Skipping the images, transcribe each record below as it is.

Dataset entries:
■ ■ ■ ■ ■

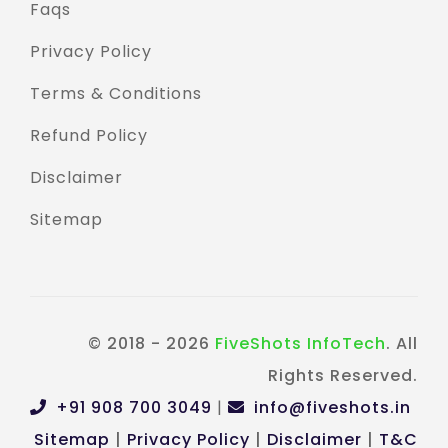
Faqs
Privacy Policy
Terms & Conditions
Refund Policy
Disclaimer
Sitemap
© 2018 - 2026
FiveShots InfoTech
. All
Rights Reserved.
+91 908 700 3049
|
info@fiveshots.in
Sitemap
|
Privacy Policy
|
Disclaimer
|
T&C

■ ■ ■ ■ ■

● **Response**
Faqs
Privacy Policy
Terms & Conditions
Refund Policy
Disclaimer
Sitemap
© 2018 - 2026
FiveShots InfoTech
. All
Rights Reserved.
+91 908 700 3049
|
info@fiveshots.in
Sitemap
|
Privacy Policy
|
Disclaimer
|
T&C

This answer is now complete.